That’s not to say there aren’t elements of Batsch’s proficiency to be admired. The verses of opening track ‘Celina’ are wonderfully funky, and the little lead in to its ending plays like a fun spirited mid -song break down jam. Unfortunately the choruses do the rest of the song no justice, and it simply fizzles out, lesser than the sum of its parts.

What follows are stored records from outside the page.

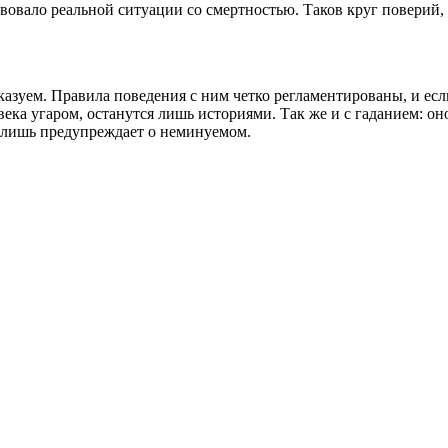
вовало реальной ситуации со смертностью. Таков круг поверий,
казуем. Правила поведения с ним четко регламентированы, и есл
века угаром, останутся лишь историями. Так же и с гаданием: о
 а лишь предупреждает о неминуемом.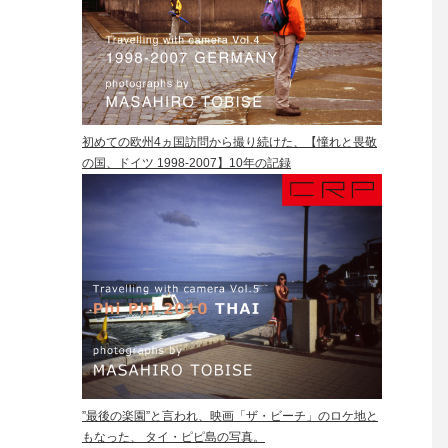
初めての欧州4ヵ国訪問から撮り続けた、【憧れと畏敬
の国、ドイツ 1998-2007】10年の記録
”最後の楽園”と言われ、映画「ザ・ビーチ」のロケ地と
もなった、 タイ・ピピ島の写真。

‘22’ is a house built on Joe Carvell’s scuttling bass line, dancing between a suitably restrained drum beat, both of which are deserving of much more than the stunted vocals that unfortunately smother the successes not only of this track, but the majority of Collar. It is the big bad wolf of this record, coming to huff and puff and blow these songs down. It’s a silly thing to lose a record to; it’s a silly thing to not be able to get over. It’s a silly thing to weave into an analogy regarding the 3 Little Pigs, but that is what has just happened. And for the former, that’s what the case is. (I’m the guy who can’t listen to the majority of Joy Division’s output because Ian Curtis’ vocals sound like a badly tune strained bass playing a second bass line though, so what do I know, right?)

The EP peters out with a couple of Garage Band tracks, with a few added nice guitar turns in ‘Mirror Ball’, and falls away with ‘Can’t Tell’, again not without a few nice guitar turns this time escaping a clumsy rubble.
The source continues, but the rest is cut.